Es ist schlecht bestellt um die Zukunft der Hacker, so das Ergebnis der diesjährigen DARPA Cyber Grand Challenge. Die Forschungsagentur des amerikanischen Verteidigungsministeriums kommt zu dem Schluss, dass der Cyberkrieg vollautomatisch geführt werden kann.

Von Peter Welchering | 27.08.2016
    Supercomputer bei der Cyber Grand Challenge der Defense Advanced Research Projects Agency (DARPA) in Las Vegas, 4. August 2016
    Schöne neue Welt: Die US-Army läutet den vollautomatisierten Cyberkrieg ein. (imago stock&people)
    Manfred Kloiber: Thema der diesjährigen DARPA Cyber Grand Challenge war die automatische Suche nach Sicherheitslücken in IT-Systemen und der Angriff feindlicher Systeme über diese Sicherheitslücken. Was ist dabei herausgekommen, dass es so schlecht um die Zukunft der Hacker bestellt ist, Peter Welchering?
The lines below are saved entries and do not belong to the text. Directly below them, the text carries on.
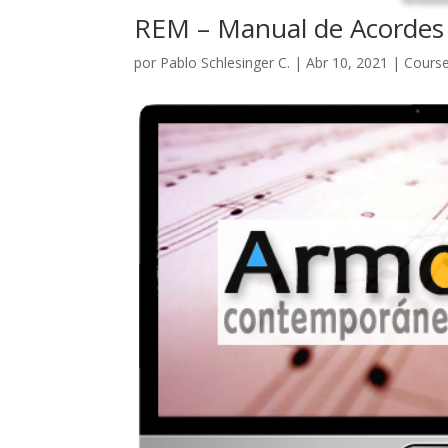
REM – Manual de Acordes
por
Pablo Schlesinger C.
|
Abr 10, 2021
|
Cours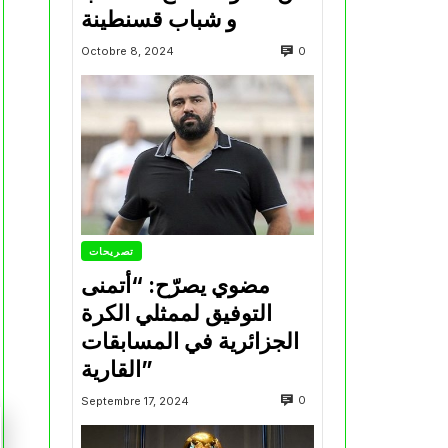
و شباب قسنطينة
0
Octobre 8, 2024
تصريحات
مضوي يصرّح: “أتمنى
التوفيق لممثلي الكرة
الجزائرية في المسابقات
القارية”
0
Septembre 17, 2024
    Peter Welchering: Wichtigstes Ergebnis: Ein Cyberkrieg kann vollautomatisch geführt werden, ohne dass Menschen daran beteiligt sind. Die IT-Systeme tragen das untereinander aus und brauchen keine menschlichen Cybersoldaten mehr dafür. Das ist so im Kern bei dieser Cyber Grand Challenge herausgekommen. Und das hat für erhebliches Aufsehen gesorgt:
    Zum einen, weil Grand Challenges der Forschungsagentur des amerikanischen Verteidigungsministeriums auch in der Vergangenheit immer äußerst valide Aussagen über künftige Entwicklungen erbracht haben. Im Jahr 2004 etwa wurde nach solch einer Grand Challenge zum selbstfahrenden Auto prognostiziert, dass es in einigen Jahren - man ging damals noch so von 20 Jahren aus - selbstfahrende Autos oder zumindest sehr weitgehende Assistenzsysteme für Autofahrer geben würde.
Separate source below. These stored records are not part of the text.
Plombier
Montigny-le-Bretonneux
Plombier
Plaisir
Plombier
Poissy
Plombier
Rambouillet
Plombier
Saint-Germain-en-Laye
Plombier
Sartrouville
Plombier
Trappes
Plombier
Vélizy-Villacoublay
    Zum anderen sind die Wettbewerbe namens Grand Challenges ziemlich anspruchsvoll. Von den über 50 ursprünglich angetretenen Teilnehmern sind noch gerade mal sieben in die Endausscheidung gekommen. Und diese Endausscheidung bestand aus 96 Runden, in denen die Hacking-Bots der Teilnehmer gegeneinander Cyberkrieg führen mussten.
    Kloiber: Wie solche Angriffe von den Cyber-Bots durchgeführt wurden und mit welchen Methdoden die Systeme selbstständig Sicherheitslücken bei ihren Gegnern erkannten und Angriffsstrategien planten, das haben wir für Sie recherchiert.

    Gegnerische Systeme können recht einfach vollautomatisiert ausgeschaltet werden
    Cybersoldaten, die auf Bildschirme starren und auf Tastaturen rumhacken oder mit Wischbewegungen auf berührungsempfindlichen Displays Hacking-Attacken auf gegnerische Systeme starten - so ähnlich sehen die Bilder in den Hochglanzbroschüren aus, mit denen das deutsche oder auch das amerikanische Verteidigungsministerium um Informatiker-Nachwuchs für ihre Cybertruppen werben.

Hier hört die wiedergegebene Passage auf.